# String color options!?



## parkerd (Sep 30, 2010)

I want some more people's opinion's on what color/colors strings I should get. Here's what I have so far.
Lime green and pink
Solid Lime green
Black and yellow 
Solid Bright yellow


Not very many so that's I am asking you. Youth archer's on getting some more unique/cool color ideas.



Thanks,Parker


----------



## outdoorsman3 (Nov 15, 2010)

I have solid orange  lime green looks good though.


----------



## ParrotArcher (May 31, 2012)

Purple and yellow?


----------



## animal killer (Sep 16, 2009)

Here is a switchback xt I built last night in flo orange n black servings











Here is blue n silver with clear serving
Glacial Lakes Archery. Let us help you with your new set of Custom Strings.


----------



## N7709K (Dec 17, 2008)

Natural, last longer and hold up better...


----------



## isaacdahl (Feb 27, 2010)

I like something subtle like silver and blue (will probably be my next set) vs. something loud. 

I did have lime green and blue at one time and it did look pretty nice...


----------



## Ignition kid (Oct 7, 2008)

I'd go w/ the white and yellow but I'd prefer either white speckled or a silver.

I just ordered some new strings for my Z7 from a guy here locally that makes bowstrings.
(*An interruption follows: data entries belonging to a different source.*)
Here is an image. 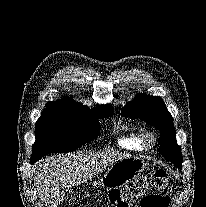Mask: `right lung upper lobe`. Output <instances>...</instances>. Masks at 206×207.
Wrapping results in <instances>:
<instances>
[{
  "instance_id": "obj_1",
  "label": "right lung upper lobe",
  "mask_w": 206,
  "mask_h": 207,
  "mask_svg": "<svg viewBox=\"0 0 206 207\" xmlns=\"http://www.w3.org/2000/svg\"><path fill=\"white\" fill-rule=\"evenodd\" d=\"M46 107H58V108H67L74 109L86 112H92V109L84 106L82 103H78L68 97H64L62 99H58L56 101H50L46 104ZM101 109H112L109 105H101L99 108L94 109L93 111L101 110Z\"/></svg>"
}]
</instances>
I had him make mine silver and mountain berry (a really cool looking dark red, like my truck) w/ clear serving around the cams and idler wheel and mountain berry for the center serving.
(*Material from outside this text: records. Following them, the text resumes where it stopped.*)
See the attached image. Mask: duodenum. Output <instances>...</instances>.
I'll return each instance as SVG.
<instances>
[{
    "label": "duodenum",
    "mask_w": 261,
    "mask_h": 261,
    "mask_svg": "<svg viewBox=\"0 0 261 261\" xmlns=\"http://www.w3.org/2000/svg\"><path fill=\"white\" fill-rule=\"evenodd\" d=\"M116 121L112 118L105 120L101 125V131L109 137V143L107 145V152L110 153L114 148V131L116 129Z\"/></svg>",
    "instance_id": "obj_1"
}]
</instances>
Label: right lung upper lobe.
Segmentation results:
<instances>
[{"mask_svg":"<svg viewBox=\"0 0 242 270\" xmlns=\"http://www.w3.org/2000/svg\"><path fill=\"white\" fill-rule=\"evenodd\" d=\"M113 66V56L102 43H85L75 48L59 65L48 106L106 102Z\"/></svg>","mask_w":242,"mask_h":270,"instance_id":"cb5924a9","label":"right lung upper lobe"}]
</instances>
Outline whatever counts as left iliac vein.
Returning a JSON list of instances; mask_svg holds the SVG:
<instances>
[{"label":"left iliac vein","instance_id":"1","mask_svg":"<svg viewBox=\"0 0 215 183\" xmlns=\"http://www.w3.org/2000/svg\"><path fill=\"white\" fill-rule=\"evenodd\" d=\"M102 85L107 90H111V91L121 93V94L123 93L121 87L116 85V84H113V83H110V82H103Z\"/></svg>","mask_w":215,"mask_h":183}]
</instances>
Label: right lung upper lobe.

and my Monster which I got strings from him are flo orange and rootbeer w/ clear serving on the string and then one cable is rootbeer w/ orange serviong and the other cable is flo orange with rootbeer serving, and that rootbeer color looks really cool.
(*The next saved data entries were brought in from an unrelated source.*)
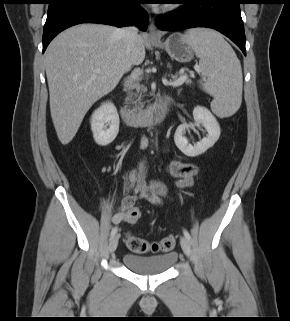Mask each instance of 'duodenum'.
Wrapping results in <instances>:
<instances>
[{
  "mask_svg": "<svg viewBox=\"0 0 290 321\" xmlns=\"http://www.w3.org/2000/svg\"><path fill=\"white\" fill-rule=\"evenodd\" d=\"M170 109V100H165L150 112L136 113L127 109H120L119 113L128 126H147L161 123L168 115Z\"/></svg>",
  "mask_w": 290,
  "mask_h": 321,
  "instance_id": "410a0bca",
  "label": "duodenum"
}]
</instances>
I would've went w/ rootbeer and silver on my Z7 but I wanted a dark red since my Z7 has red accents to it and I'm over the flo green dampers and what not, and I didnt want orange since my Monster allready has orange in it and I didnt want to have red and black because its so popular and I wanted sometghing different but still cool looking, so I went w/ silver and mountain berry. btw dont ever get black cherry colored string unless you like purple because it looks alot like purple, I'm glad I went to his shop to choose my string colors because I thought the black cherry wasnt purple looking but it is.
but mountain berry looks like what black cherry should look like, wierd right?


----------